- **PROBLEM TO WORK ON**:
Exactly the lines from the one containing "drilling rigs, pile" through the one containing "he following cases are allowed now." in the listing below are to be copied, with the pictures left out.

----- EXTRACTED INFORMATION

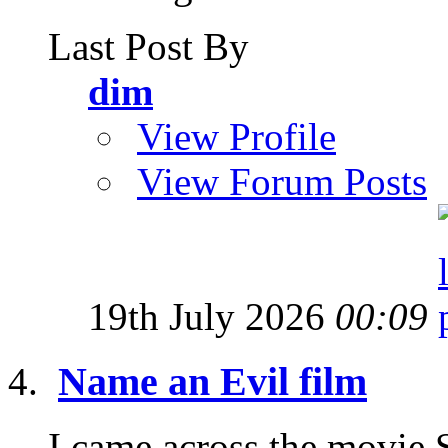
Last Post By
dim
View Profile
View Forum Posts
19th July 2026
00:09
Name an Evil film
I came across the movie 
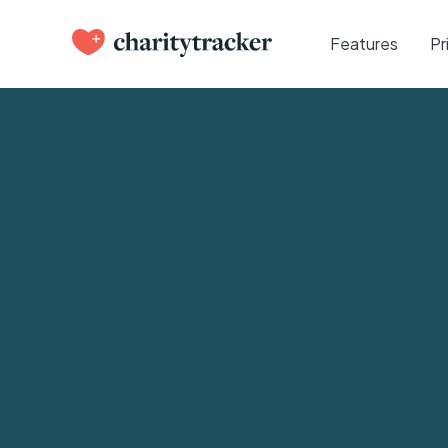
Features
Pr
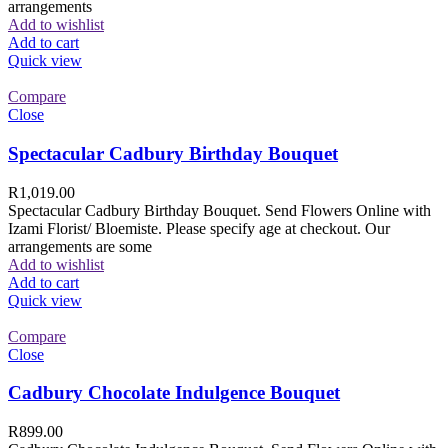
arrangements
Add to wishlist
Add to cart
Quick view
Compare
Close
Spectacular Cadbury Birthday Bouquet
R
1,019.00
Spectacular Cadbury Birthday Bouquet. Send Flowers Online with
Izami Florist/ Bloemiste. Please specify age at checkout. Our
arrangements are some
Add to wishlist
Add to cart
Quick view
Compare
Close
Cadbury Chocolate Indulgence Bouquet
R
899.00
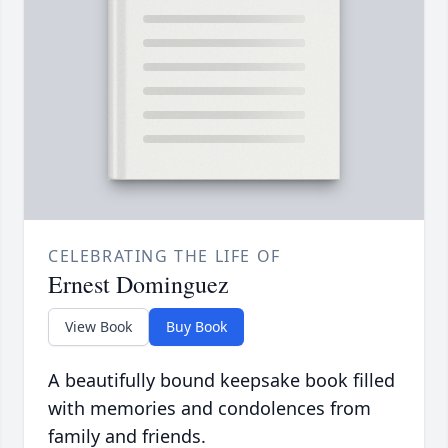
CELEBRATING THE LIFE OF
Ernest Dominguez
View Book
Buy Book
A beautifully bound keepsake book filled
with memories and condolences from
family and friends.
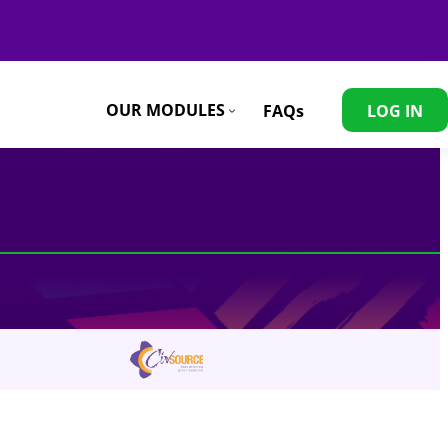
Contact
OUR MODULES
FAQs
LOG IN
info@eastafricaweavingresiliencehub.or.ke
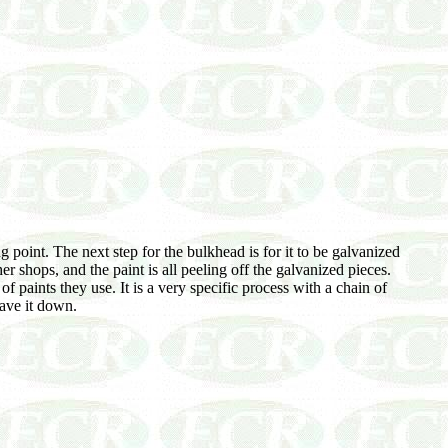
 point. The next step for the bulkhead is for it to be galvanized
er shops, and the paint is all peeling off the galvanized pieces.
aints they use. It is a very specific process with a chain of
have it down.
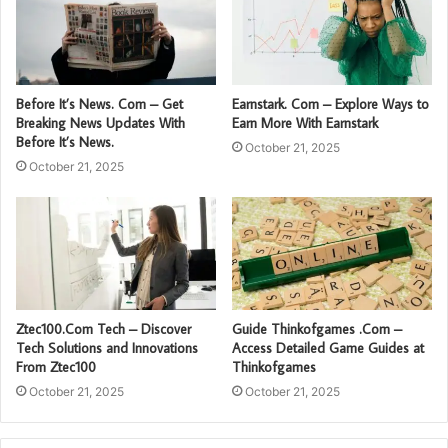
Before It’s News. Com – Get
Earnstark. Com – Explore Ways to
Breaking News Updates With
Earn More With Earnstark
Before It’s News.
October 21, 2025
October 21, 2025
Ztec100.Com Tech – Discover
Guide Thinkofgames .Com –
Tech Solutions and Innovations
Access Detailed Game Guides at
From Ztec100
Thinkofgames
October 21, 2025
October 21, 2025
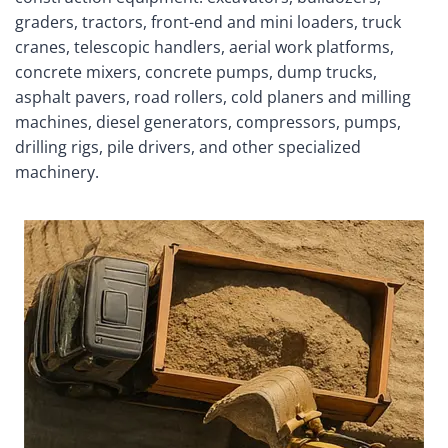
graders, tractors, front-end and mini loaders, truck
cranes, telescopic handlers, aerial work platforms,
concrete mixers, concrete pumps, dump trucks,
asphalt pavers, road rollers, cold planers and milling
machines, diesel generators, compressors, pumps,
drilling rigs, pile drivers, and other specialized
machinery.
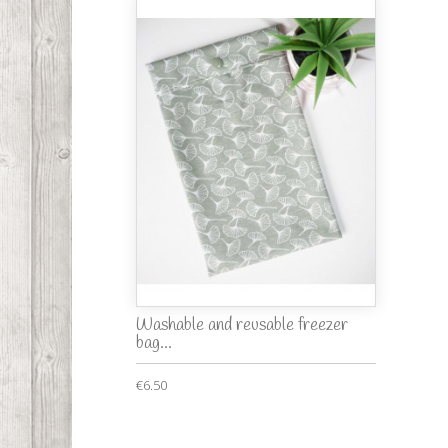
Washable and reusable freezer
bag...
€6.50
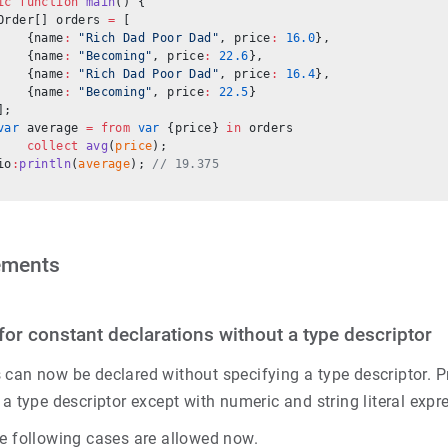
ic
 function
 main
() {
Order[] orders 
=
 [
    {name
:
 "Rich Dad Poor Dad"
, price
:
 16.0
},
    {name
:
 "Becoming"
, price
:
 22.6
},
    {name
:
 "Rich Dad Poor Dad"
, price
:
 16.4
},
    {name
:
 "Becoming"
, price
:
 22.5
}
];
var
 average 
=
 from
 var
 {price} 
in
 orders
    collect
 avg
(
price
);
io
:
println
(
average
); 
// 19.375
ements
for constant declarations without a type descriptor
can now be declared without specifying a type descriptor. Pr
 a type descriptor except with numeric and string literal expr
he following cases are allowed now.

----------
----- EXTRACTED INFORMATION

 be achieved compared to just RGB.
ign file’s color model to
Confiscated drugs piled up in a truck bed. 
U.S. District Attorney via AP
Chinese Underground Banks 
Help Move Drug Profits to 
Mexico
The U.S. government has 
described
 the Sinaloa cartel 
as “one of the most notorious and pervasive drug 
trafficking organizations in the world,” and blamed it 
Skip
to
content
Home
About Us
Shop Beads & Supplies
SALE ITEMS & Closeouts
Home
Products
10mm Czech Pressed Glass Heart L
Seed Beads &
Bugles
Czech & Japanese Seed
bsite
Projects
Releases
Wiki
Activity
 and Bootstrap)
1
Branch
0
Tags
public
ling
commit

----------
----- EXTRACTED INFORMATION

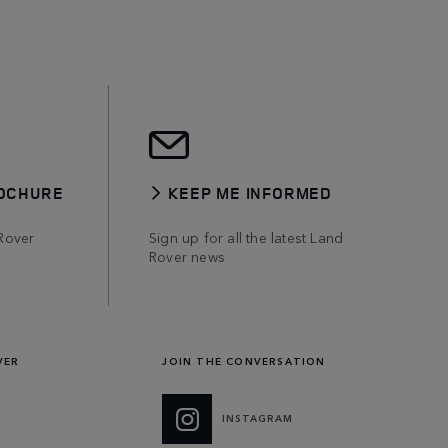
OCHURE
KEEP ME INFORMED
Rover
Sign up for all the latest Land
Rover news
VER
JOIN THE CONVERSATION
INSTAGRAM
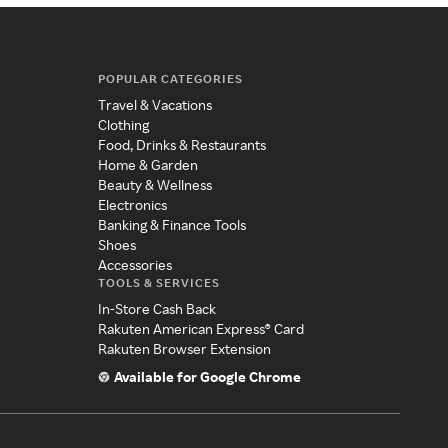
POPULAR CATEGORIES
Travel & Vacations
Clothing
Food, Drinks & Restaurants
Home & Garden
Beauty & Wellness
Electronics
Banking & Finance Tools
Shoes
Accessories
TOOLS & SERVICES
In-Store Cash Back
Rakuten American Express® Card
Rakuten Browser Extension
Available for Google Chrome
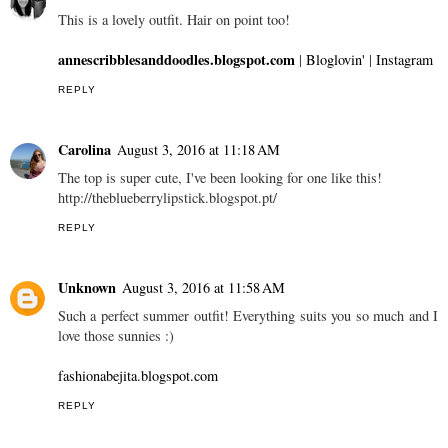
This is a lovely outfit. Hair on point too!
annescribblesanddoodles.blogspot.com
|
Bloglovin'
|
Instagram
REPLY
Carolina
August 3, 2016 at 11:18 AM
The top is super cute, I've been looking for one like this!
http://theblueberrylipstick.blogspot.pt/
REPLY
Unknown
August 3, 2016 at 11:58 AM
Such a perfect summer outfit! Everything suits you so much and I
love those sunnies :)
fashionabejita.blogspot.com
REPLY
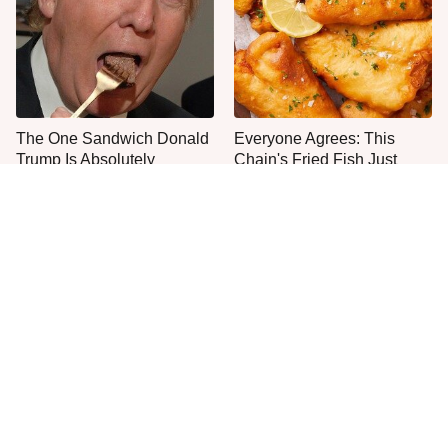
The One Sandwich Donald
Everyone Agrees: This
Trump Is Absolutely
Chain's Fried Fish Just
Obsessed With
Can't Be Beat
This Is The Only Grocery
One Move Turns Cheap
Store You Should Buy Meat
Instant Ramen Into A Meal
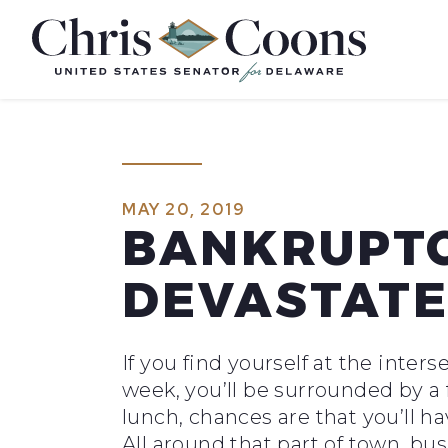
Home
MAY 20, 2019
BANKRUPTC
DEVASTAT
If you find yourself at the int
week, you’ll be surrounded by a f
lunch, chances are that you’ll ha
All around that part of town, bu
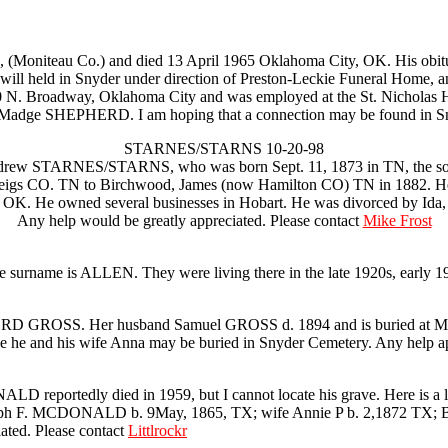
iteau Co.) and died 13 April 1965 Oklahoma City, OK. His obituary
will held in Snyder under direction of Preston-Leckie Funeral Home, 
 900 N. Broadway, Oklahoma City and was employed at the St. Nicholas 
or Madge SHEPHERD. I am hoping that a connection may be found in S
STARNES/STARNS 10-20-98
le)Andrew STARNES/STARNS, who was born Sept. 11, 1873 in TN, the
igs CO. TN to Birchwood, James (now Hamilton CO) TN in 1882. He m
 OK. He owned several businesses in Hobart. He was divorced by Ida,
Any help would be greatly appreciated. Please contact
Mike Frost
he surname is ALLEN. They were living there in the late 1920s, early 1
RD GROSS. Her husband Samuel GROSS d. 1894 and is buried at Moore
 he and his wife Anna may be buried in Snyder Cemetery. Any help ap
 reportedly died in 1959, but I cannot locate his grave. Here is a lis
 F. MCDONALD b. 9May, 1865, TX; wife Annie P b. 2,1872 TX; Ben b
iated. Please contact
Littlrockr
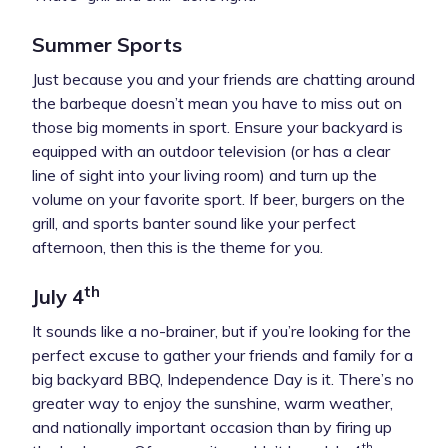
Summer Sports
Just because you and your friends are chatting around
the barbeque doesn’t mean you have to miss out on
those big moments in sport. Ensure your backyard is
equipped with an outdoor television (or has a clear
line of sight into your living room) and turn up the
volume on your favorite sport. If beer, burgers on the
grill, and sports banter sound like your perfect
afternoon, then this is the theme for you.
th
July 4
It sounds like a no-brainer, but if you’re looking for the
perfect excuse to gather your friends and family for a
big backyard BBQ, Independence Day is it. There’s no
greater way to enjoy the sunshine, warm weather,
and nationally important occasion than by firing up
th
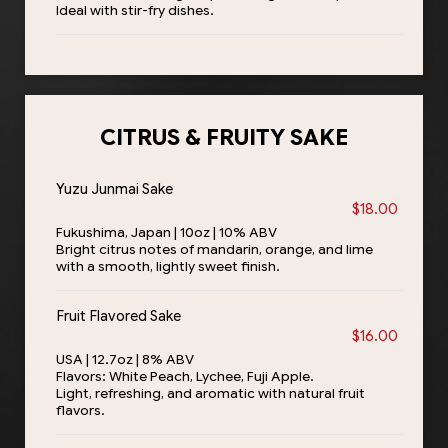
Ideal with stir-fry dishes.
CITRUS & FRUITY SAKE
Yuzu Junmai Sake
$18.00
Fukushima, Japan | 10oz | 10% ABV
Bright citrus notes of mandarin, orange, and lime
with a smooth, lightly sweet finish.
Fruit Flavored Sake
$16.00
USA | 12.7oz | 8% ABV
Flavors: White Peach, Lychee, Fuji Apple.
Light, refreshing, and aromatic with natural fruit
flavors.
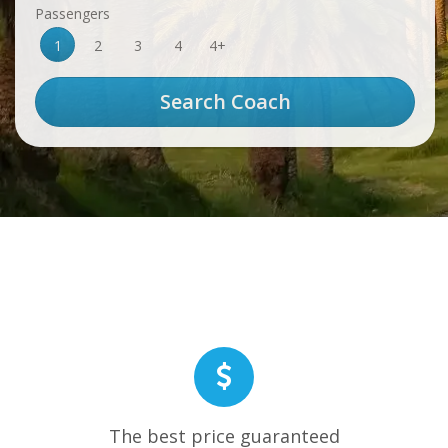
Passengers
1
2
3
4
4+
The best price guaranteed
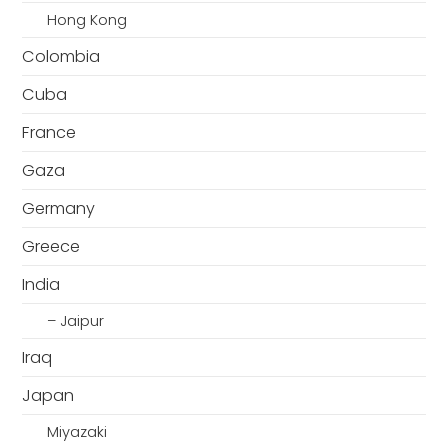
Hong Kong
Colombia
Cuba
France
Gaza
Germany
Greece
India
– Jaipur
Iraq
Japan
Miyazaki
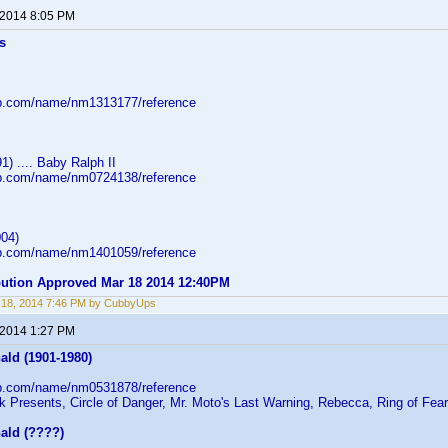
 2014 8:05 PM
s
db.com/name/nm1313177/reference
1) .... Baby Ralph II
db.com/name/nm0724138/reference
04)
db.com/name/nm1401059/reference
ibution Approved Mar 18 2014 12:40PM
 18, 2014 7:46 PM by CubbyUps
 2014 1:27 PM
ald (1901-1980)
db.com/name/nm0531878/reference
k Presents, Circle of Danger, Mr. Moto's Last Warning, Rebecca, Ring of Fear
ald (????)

----------

- **OUTPUT OF THE EXERCISE**:
drilling rigs, pile drivers, and other specialized
machinery.
Washable and reusable freezer
bag...
€6.50
ic
 function
 main
() {
Order[] orders 
=
 [
    {name
:
 "Rich Dad Poor Dad"
, price
:
 16.0
},
    {name
:
 "Becoming"
, price
:
 22.6
},
    {name
:
 "Rich Dad Poor Dad"
, price
:
 16.4
},
    {name
:
 "Becoming"
, price
:
 22.5
}
];
var
 average 
=
 from
 var
 {price} 
in
 orders
    collect
 avg
(
price
);
io
:
println
(
average
); 
// 19.375
ements
for constant declarations without a type descriptor
can now be declared without specifying a type descriptor. Pr
 a type descriptor except with numeric and string literal expr
he following cases are allowed now.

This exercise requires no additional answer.